[Transcribed page contents]
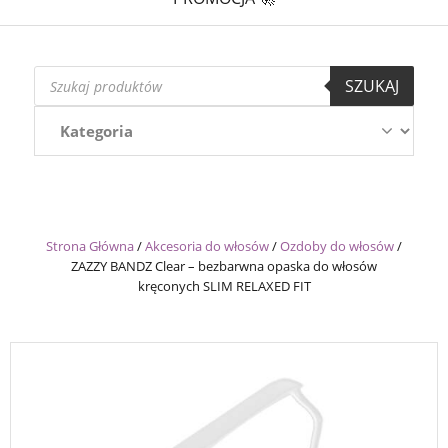
Wyszukiwarka
SZUKAJ
produktów
Strona Główna
/
Akcesoria do włosów
/
Ozdoby do włosów
/
ZAZZY BANDZ Clear – bezbarwna opaska do włosów
kręconych SLIM RELAXED FIT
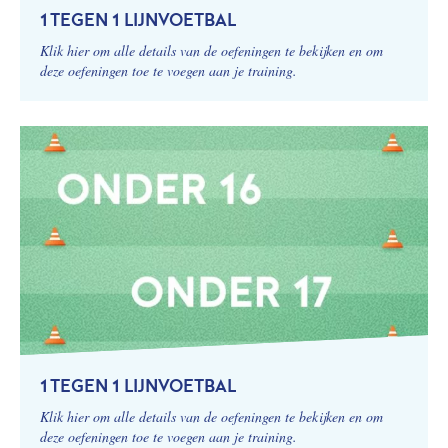
1 TEGEN 1 LIJNVOETBAL
Klik hier om alle details van de oefeningen te bekijken en om
deze oefeningen toe te voegen aan je training.
1 TEGEN 1 LIJNVOETBAL
Klik hier om alle details van de oefeningen te bekijken en om
deze oefeningen toe te voegen aan je training.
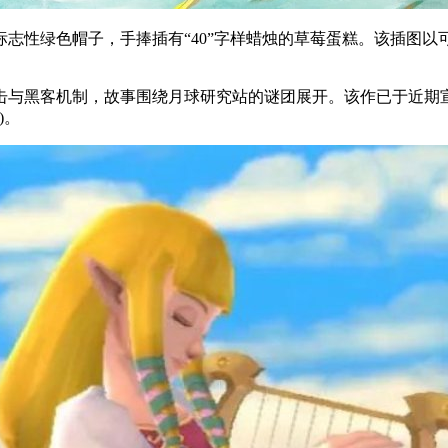
标志性绿色帽子，手捧插有“40”字样蜡烛的草莓蛋糕。该插图
与黑客机制，故事围绕月球研究站的谜团展开。该作已于近期宣布“金盘
日)。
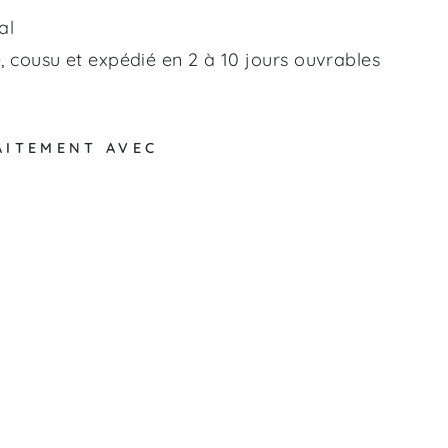
al
 cousu et expédié en 2 à 10 jours ouvrables
AITEMENT AVEC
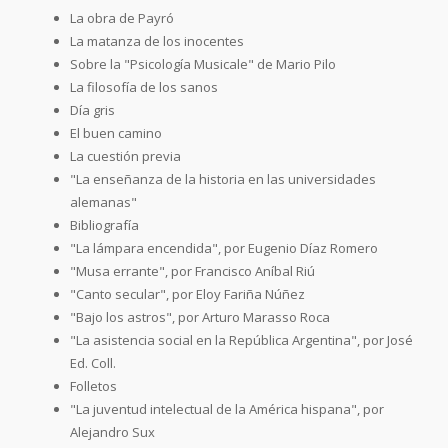
La obra de Payró
La matanza de los inocentes
Sobre la "Psicología Musicale" de Mario Pilo
La filosofía de los sanos
Día gris
El buen camino
La cuestión previa
"La enseñanza de la historia en las universidades
alemanas"
Bibliografía
"La lámpara encendida", por Eugenio Díaz Romero
"Musa errante", por Francisco Aníbal Riú
"Canto secular", por Eloy Fariña Núñez
"Bajo los astros", por Arturo Marasso Roca
"La asistencia social en la República Argentina", por José
Ed. Coll.
Folletos
"La juventud intelectual de la América hispana", por
Alejandro Sux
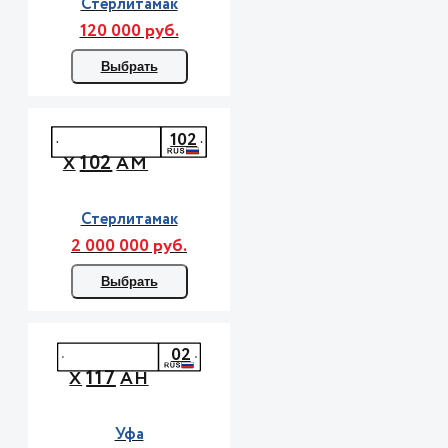
Стерлитамак
120 000 руб.
Выбрать
102
102
Х
АМ
Стерлитамак
2 000 000 руб.
Выбрать
02
117
Х
АН
Уфа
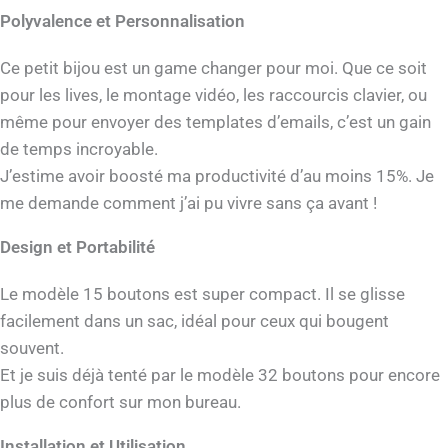
Polyvalence et Personnalisation
Ce petit bijou est un game changer pour moi. Que ce soit
pour les lives, le montage vidéo, les raccourcis clavier, ou
même pour envoyer des templates d’emails, c’est un gain
de temps incroyable.
J’estime avoir boosté ma productivité d’au moins 15%. Je
me demande comment j’ai pu vivre sans ça avant !
Design et Portabilité
Le modèle 15 boutons est super compact. Il se glisse
facilement dans un sac, idéal pour ceux qui bougent
souvent.
Et je suis déjà tenté par le modèle 32 boutons pour encore
plus de confort sur mon bureau.
Installation et Utilisation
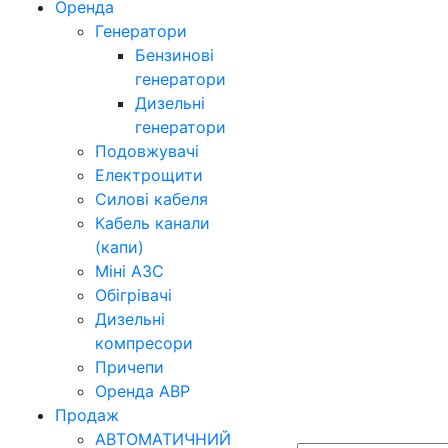
Оренда
Генератори
Бензинові
генератори
Дизельні
генератори
Подовжувачі
Електрощити
Силові кабеля
Кабель канали
(капи)
Міні АЗС
Обігрівачі
Дизельні
компресори
Причепи
Оренда АВР
Продаж
АВТОМАТИЧНИЙ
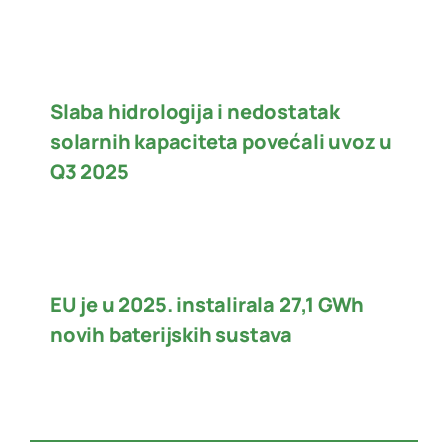
Slaba hidrologija i nedostatak
solarnih kapaciteta povećali uvoz u
Q3 2025
EU je u 2025. instalirala 27,1 GWh
novih baterijskih sustava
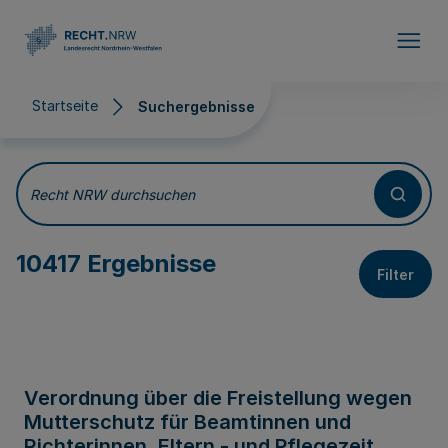
Direkt zum Inhalt
Startseite
Suchergebnisse
Suchergebnisse
Recht NRW durchsuchen
10417 Ergebnisse
Filter
Verordnung über die Freistellung wegen
Mutterschutz für Beamtinnen und
Richterinnen, Eltern - und Pflegezeit,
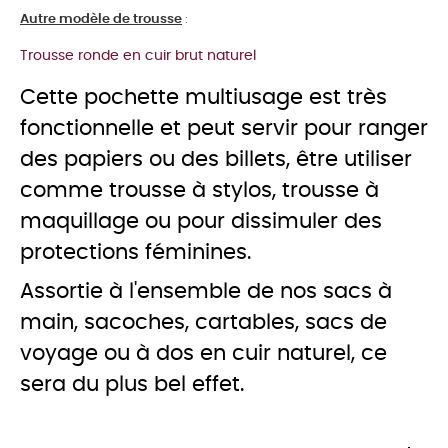
Autre modèle de trousse
:
Trousse ronde en cuir brut naturel
Cette pochette multiusage est très
fonctionnelle et peut servir pour ranger
des papiers ou des billets, être utiliser
comme trousse à stylos, trousse à
maquillage ou pour dissimuler des
protections féminines.
Assortie à l'ensemble de nos sacs à
main, sacoches, cartables, sacs de
voyage ou à dos en cuir naturel, ce
sera du plus bel effet.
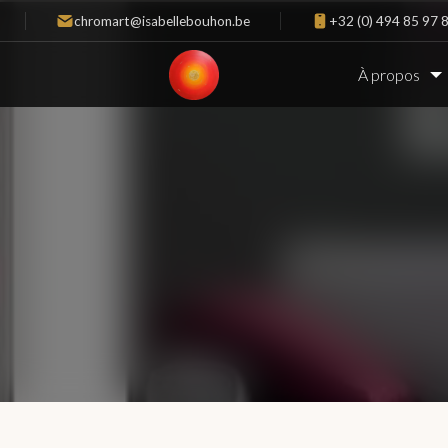
chromart@isabellebouhon.be
+32 (0) 494 85 97 
À propos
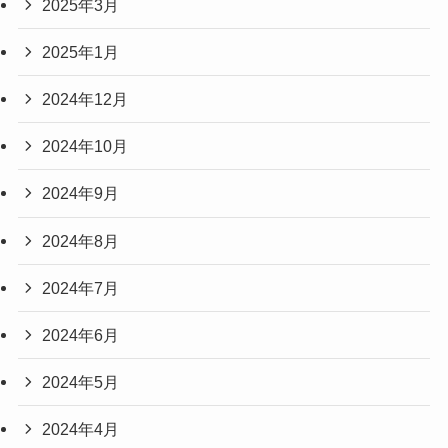
2025年3月
2025年1月
2024年12月
2024年10月
2024年9月
2024年8月
2024年7月
2024年6月
2024年5月
2024年4月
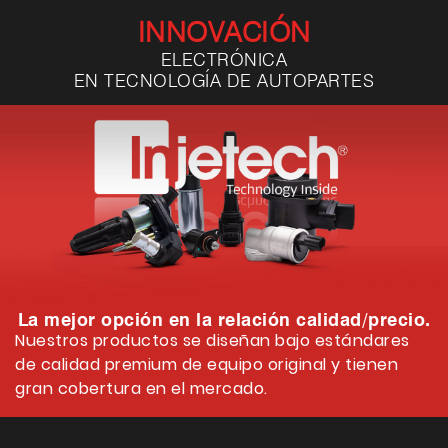
INNOVACIÓN
ELECTRÓNICA
EN TECNOLOGÍA DE AUTOPARTES
La mejor opción en la relación calidad/precio.
Nuestros productos se diseñan bajo estándares
de calidad premium de equipo original y tienen
gran cobertura en el mercado.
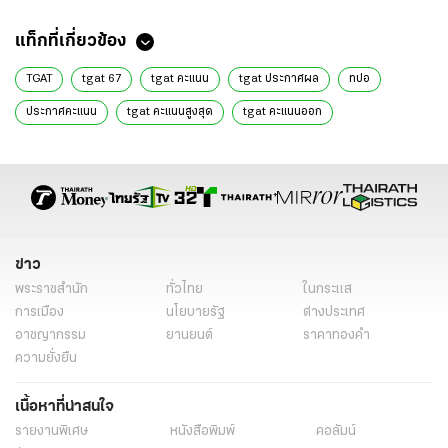
แท็กที่เกี่ยวข้อง
TGAT
tgat 67
tgat คะแนน
tgat ประกาศผล
ทปอ
ประกาศคะแนน
tgat คะแนนสูงสุด
tgat คะแนนออก
ข่าวการศึกษา
การศึกษา
ข่าวการศึกษาวันนี้
การศึกษาวันนี้
ประกาศผลสอบ tgat 66
ประกาศ ผล สอบ tgat 66 แบบ กระดาษ
ข่าว
พระราชสำนัก
ทั่วไทย
ในกระแส
การเมือง
นโยบายรัฐ
ต่างประเทศ
อาชญากรรม
ยานยนต์
ราคาทองคำ
ความยั่งยืน
เนื้อหาที่น่าสนใจ
รายงานพิเศษ
หนังสือพิมพ์
คอลัมน์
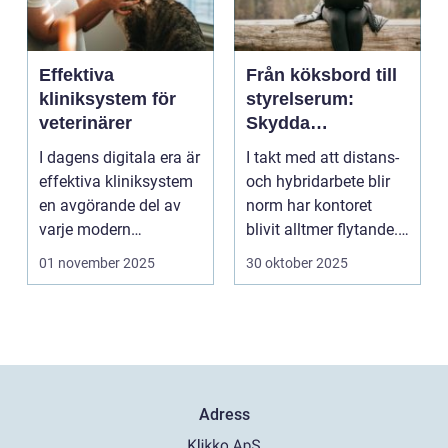
Effektiva
Från köksbord till
kliniksystem för
styrelserum:
veterinärer
Skydda
företagsdata när
I dagens digitala era är
I takt med att distans-
kontoret är överallt
effektiva kliniksystem
och hybridarbete blir
en avgörande del av
norm har kontoret
varje modern
blivit alltmer flytande.
veterin&a...
Företa...
01 november 2025
30 oktober 2025
Adress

**Task brief:**
If a line above holds the string "naturel", copy it out.

**Response area:**
Trousse ronde en cuir brut naturel
voyage ou à dos en cuir naturel, ce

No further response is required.